I write articles about spiritual disciplines. And you really can't do so without looking at the lives of the early fathers and mothers in the Church, whose lives help explain Christ's example of what living a disciplined life looks like. So in some ways I'm like a sports writer who wants to be like the athletes he so admires. Sometimes armchair ascesis is all I can muster. I'll be honest with you, it's difficult with little kids to have a daily rule of prayer. For instance. But ultimately the interruptions of kids are only another excuse.
That's a long lead in, with plenty of built-in excuses for my own weaknesses. Here's the story: I have written recently about Poverty and how there are some things I cannot justify having in my life that others have every right to own. The one thing I chose as an example of this was the iPhone. (O, sweet iPhone. How I've longed to hold thee in my chubby palms.) This is a device for whose expense I can find no justification (Ugh!) when there are people in need around me. Some people are helped mightily by these super smart phones, but my life is lived out in a different, slower part of life's stream. And then this summer, after I'd written this article using the iPhone as an example of living our lives in voluntary poverty for the good of others, my wife starts talking about a new phone. Hers is old. Spotty at best. Funky. And she is considering an iPhone. Ugh. Ugh. Now I don't mind her having one. It's a little expensive, but this summer we had the money and she, as I said, needed a phone. But I had to deal with my technolust for all things Apple, all things Jobian. I'd already been drooling over iPads, out of which I felt I could squeeze quite a bit of productivity, but had reconciled myself to not having one. I don't need one. And while visiting my family in Michigan, my brother tells me his school gave him one for free because he "volunteered" for something during a teacher meeting. Free.

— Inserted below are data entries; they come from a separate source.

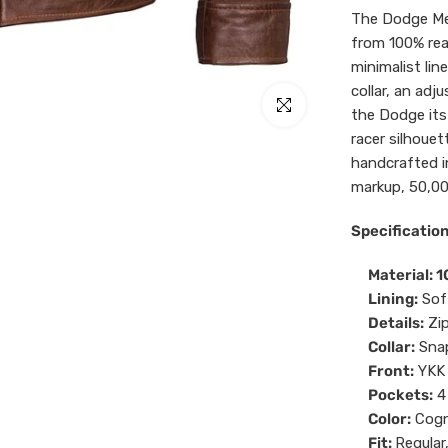
The Dodge Me
from 100% rea
minimalist lin
collar, an adj
Click to enlarge
the Dodge its
racer silhouet
handcrafted i
markup, 50,00
Specification
Material: 
Lining:
Sof
Details:
Zi
Collar:
Snap
Front:
YKK 
Pockets:
4
Color:
Cogn
Fit:
Regular,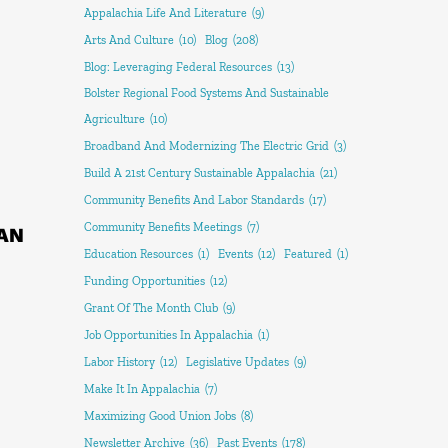
Appalachia Life And Literature
(9)
Arts And Culture
(10)
Blog
(208)
Blog: Leveraging Federal Resources
(13)
Bolster Regional Food Systems And Sustainable
Agriculture
(10)
Broadband And Modernizing The Electric Grid
(3)
Build A 21st Century Sustainable Appalachia
(21)
Community Benefits And Labor Standards
(17)
Community Benefits Meetings
(7)
AN
Education Resources
(1)
Events
(12)
Featured
(1)
Funding Opportunities
(12)
Grant Of The Month Club
(9)
Job Opportunities In Appalachia
(1)
Labor History
(12)
Legislative Updates
(9)
Make It In Appalachia
(7)
Maximizing Good Union Jobs
(8)
Newsletter Archive
(36)
Past Events
(178)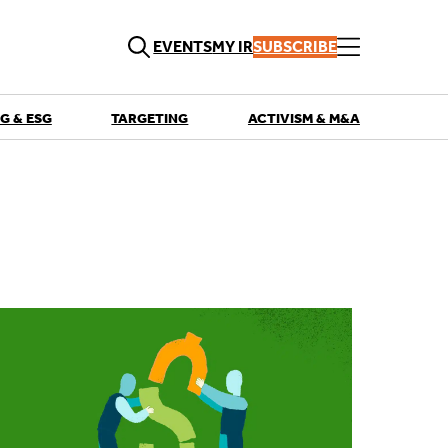
EVENTS
MY IR
SUBSCRIBE
G & ESG
TARGETING
ACTIVISM & M&A
QUICK LINKS
Playbooks
Articles
Events
Research
Contributors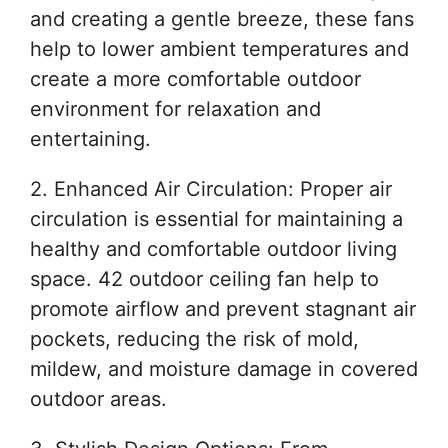
and creating a gentle breeze, these fans
help to lower ambient temperatures and
create a more comfortable outdoor
environment for relaxation and
entertaining.
2. Enhanced Air Circulation: Proper air
circulation is essential for maintaining a
healthy and comfortable outdoor living
space. 42 outdoor ceiling fan help to
promote airflow and prevent stagnant air
pockets, reducing the risk of mold,
mildew, and moisture damage in covered
outdoor areas.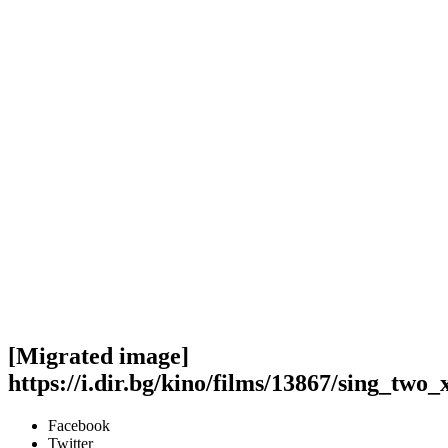
[Migrated image]
https://i.dir.bg/kino/films/13867/sing_two_
Facebook
Twitter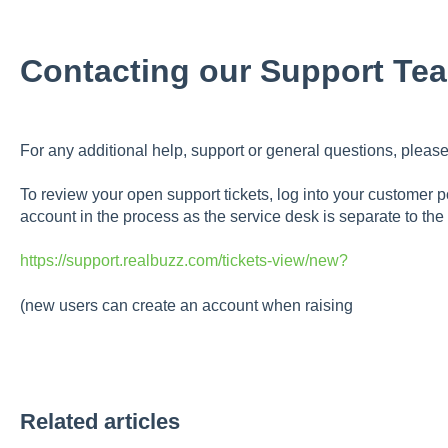
Contacting our Support Te
For any additional help, support or general questions, please
To review your open support tickets, log into your customer po
account in the process as the service desk is separate to the
https://support.realbuzz.com/tickets-view/new?
(new users can create an account when raising
Related articles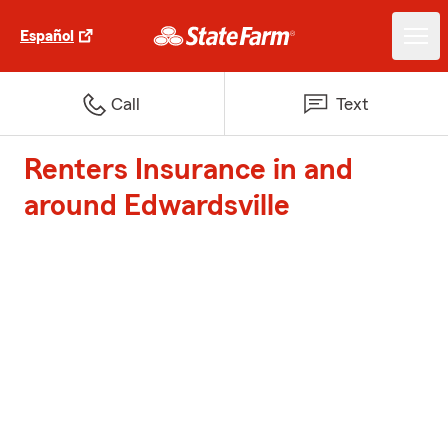
Español
Call
Text
Renters Insurance in and
around Edwardsville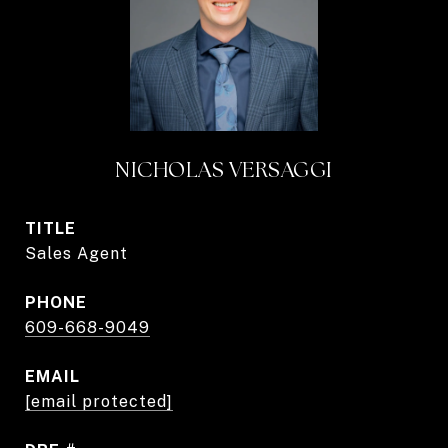
NICHOLAS VERSAGGI
TITLE
Sales Agent
PHONE
609-668-9049
EMAIL
[email protected]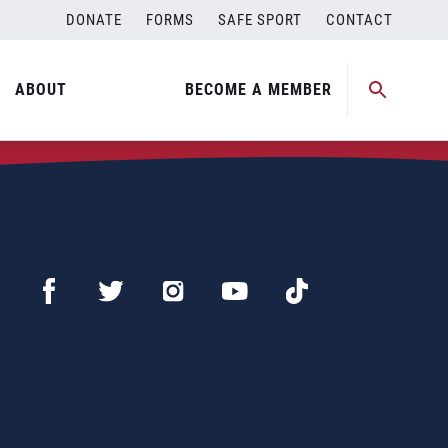
DONATE
FORMS
SAFE SPORT
CONTACT
ABOUT
BECOME A MEMBER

Later my wife decides she's getting the iPhone. I say, "Don't get me one. I don't need it. I don't want it." But you know what she does? She forgoes the new iPhone 4G and, for the same price, gets two iPhone 3GS. -es. Now a better man, would have resisted and said No - or sent it back - but I am not a better man. So now I am the conflicted owner of an iPhone. I'm actually feeling my hypocrisy, the same hypocrisy that I regularly hide from myself fairly decently. I could have told my wife No, but I didn't. She said it wouldn't be any fun having one if I didn't have one too. And I have never been good at resisting her feminine wiles.
So it's her fault, dammit. The woman You gave me, she gave me the Apple.
C'est la vie. It's a sweet little device, regardless. You can't fault the woman for that.